I also tried adding the path to a local conda exe (deduced from planemo docs, that this might be an option Commands — Planemo 0.75.26 documentation).
And I added the full URLs to the local conda channels.

So my app_config now looks like this.

  app_config = {
            "conda_auto_install": False,
            "conda_auto_init": False,
            "conda_exec": "/software/conda/mambaforge/24.3.0/condabin/conda",
            "debug": builder.debug,
            "conda_ensure_channels": [
               "http://<address/local/mirror>/conda-forge/linux-64",
               "http://<address/local/mirror>/conda-forge/noarch",
               "http://<address/local/mirror>/main/linux-64",
               "http://<address/local/mirror>/main/noarch",
               "http://<address/local/mirror>/bioconda/linux-64",
               "http://<address/local/mirror>/bioconda/noarch",
            ]
        }

It still won’t install package dependencies.

@Brilator What’s the error (if any) with the latest app_config ?

Hi @nsoranzo,

basically none related to the conda dependency.

INFO cwltool 0.1.dev4672+g8f00f73
INFO Resolved 'workflow.cwl' to '<...>/workflow.cwl'
INFO [job workflow.cwl] /var/tmp/pbs.13533619.hpc-batch/lpchmx7o$ which \
    fastqc
which: no fastqc in <printing my $PATH>
WARNING [job workflow.cwl] exited with status: 1
WARNING [job workflow.cwl] completed permanentFail
{}WARNING Final process status is permanentFail

By the way, should I be worried about the dev version?
cwltool 0.1.dev4672+g8f00f73

I should mention, that I have since removed this spec.

Should be "conda_auto_install": True, (source)

conda_auto_install: Conda dependency resolution […] will attempt to install requested but missing packages.

But you still have the SoftwareRequirement, yes?

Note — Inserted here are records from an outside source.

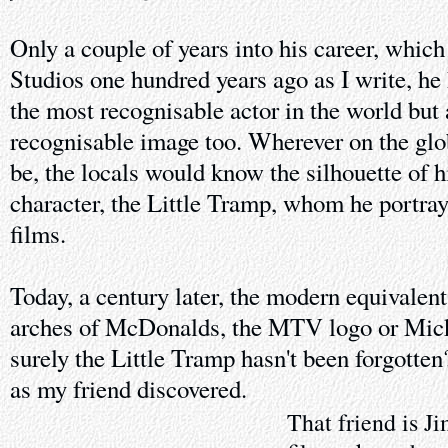
Only a couple of years into his career, whic
Studios one hundred years ago as I write, h
the most recognisable actor in the world but
recognisable image too. Wherever on the gl
be, the locals would know the silhouette of 
character, the Little Tramp, whom he portraye
films.
Today, a century later, the modern equivalen
arches of McDonalds, the MTV logo or Mick
surely the Little Tramp hasn't been forgotten
as my friend discovered.
That friend is Ji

Yes, exactly. The rest is unchanged.

Not sure, if that helps.
I’ve tried cwltool conda-info.cwl to see which conda channels are being used.

conda-info.cwl:

#!/usr/bin/env cwl-runner
cwlVersion: v1.2
class: CommandLineTool

baseCommand: ["conda", "info"]

inputs: []

outputs: []

returning:

     active environment : None
       user config file : /var/tmp/pbs.13538082.hpc-batch/zkge913q/.condarc
 populated config files : /software/conda/mambaforge/24.3.0/.condarc
          conda version : 24.3.0
    conda-build version : not installed
         python version : 3.10.14.final.0
                 solver : libmamba (default)
       virtual packages : __archspec=1=skylake_avx512
                          __conda=24.3.0=0
                          __glibc=2.17=0
                          __linux=3.10.0=0
                          __unix=0=0
       base environment : /software/conda/mambaforge/24.3.0  (read only)
      conda av data dir : /software/conda/mambaforge/24.3.0/etc/conda
  conda av metadata url : None
           channel URLs : https://conda.anaconda.org/conda-forge/linux-64
                          https://conda.anaconda.org/conda-forge/noarch
          package cache : /software/conda/mambaforge/24.3.0/pkgs
                          /var/tmp/pbs.13538082.hpc-batch/zkge913q/.conda/pkgs
       envs directories : /var/tmp/pbs.13538082.hpc-batch/zkge913q/.conda/envs
                          /software/conda/mambaforge/24.3.0/envs
               platform : linux-64
             user-agent : conda/24.3.0 requests/2.31.0 CPython/3.10.14 Linux/3.10.0-1160.49.1.el7.x86_64 centos/7.9.2009 glibc/2.17 solver/libmamba conda-libmamba-solver/24.1.0 libmambapy/1.5.8
                UID:GID : 78374:511
             netrc file : None
           offline mode : False

So it neither includes the channels added to app_config nor ~/.condarc.